Start of LISTED RECORDS

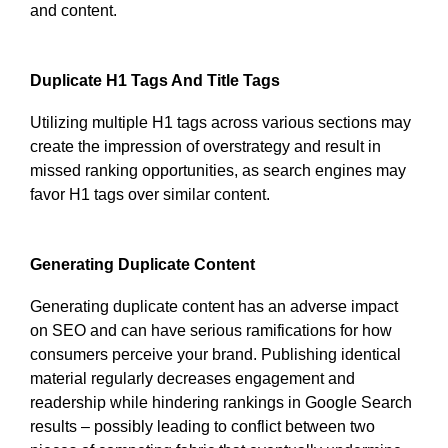
and content.
Duplicate H1 Tags And Title Tags
Utilizing multiple H1 tags across various sections may
create the impression of overstrategy and result in
missed ranking opportunities, as search engines may
favor H1 tags over similar content.
Generating Duplicate Content
Generating duplicate content has an adverse impact
on SEO and can have serious ramifications for how
consumers perceive your brand. Publishing identical
material regularly decreases engagement and
readership while hindering rankings in Google Search
results – possibly leading to conflict between two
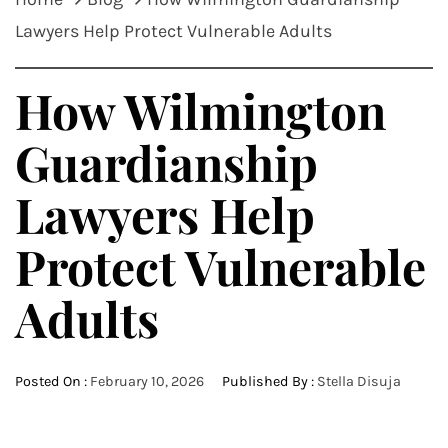
Lawyers Help Protect Vulnerable Adults
How Wilmington
Guardianship
Lawyers Help
Protect Vulnerable
Adults
Posted On :
February 10, 2026
Published By :
Stella Disuja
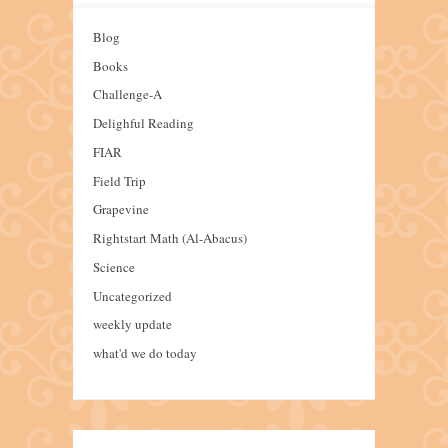
Blog
Books
Challenge-A
Delighful Reading
FIAR
Field Trip
Grapevine
Rightstart Math (Al-Abacus)
Science
Uncategorized
weekly update
what'd we do today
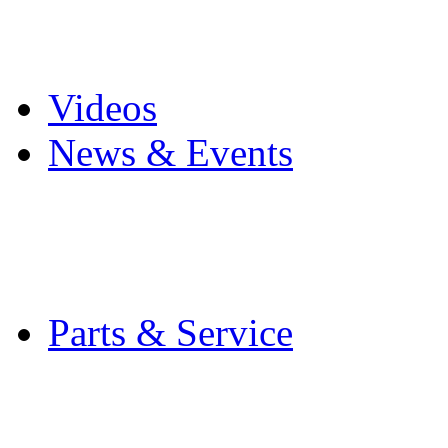
Pro Mach Brands
Careers
Videos
News & Events
Latest News
Trade Shows and Even
Media Kit
Parts & Service
Contact Service & Sup
PMMI Certified Train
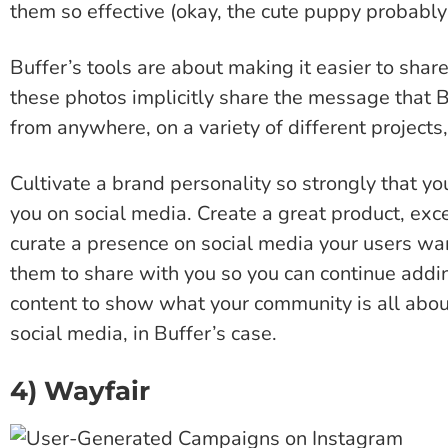
them so effective (okay, the cute puppy probably
Buffer’s tools are about making it easier to shar
these photos implicitly share the message that
from anywhere, on a variety of different projects, 
Cultivate a brand personality so strongly that you
you on social media. Create a great product, exc
curate a presence on social media your users wa
them to share with you so you can continue addin
content to show what your community is all abou
social media, in Buffer’s case.
4) Wayfair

End of LISTED RECORDS

WHAT TO DO: Reproduce every record word for word. The copy must contain no pictures.

SOLUTION TO THE PROBLEM:
and content.
Duplicate H1 Tags And Title Tags
Utilizing multiple H1 tags across various sections may
create the impression of overstrategy and result in
missed ranking opportunities, as search engines may
favor H1 tags over similar content.
Generating Duplicate Content
Generating duplicate content has an adverse impact
on SEO and can have serious ramifications for how
consumers perceive your brand. Publishing identical
material regularly decreases engagement and
readership while hindering rankings in Google Search
results – possibly leading to conflict between two
Lawyers Help Protect Vulnerable Adults
How Wilmington
Guardianship
Lawyers Help
Protect Vulnerable
Adults
Posted On :
February 10, 2026
Published By :
Stella Disuja
Blog
Books
Challenge-A
Delighful Reading
FIAR
Field Trip
Grapevine
Rightstart Math (Al-Abacus)
Science
Uncategorized
weekly update
what'd we do today
Pro Mach Brands
Careers
Videos
News & Events
Latest News
Trade Shows and Even
Media Kit
Parts & Service
Contact Service & Sup
PMMI Certified Train
them so effective (okay, the cute puppy probably
Buffer’s tools are about making it easier to shar
these photos implicitly share the message that
from anywhere, on a variety of different projects, 
Cultivate a brand personality so strongly that you
you on social media. Create a great product, exc
curate a presence on social media your users wa
them to share with you so you can continue addin
content to show what your community is all abou
social media, in Buffer’s case.
4) Wayfair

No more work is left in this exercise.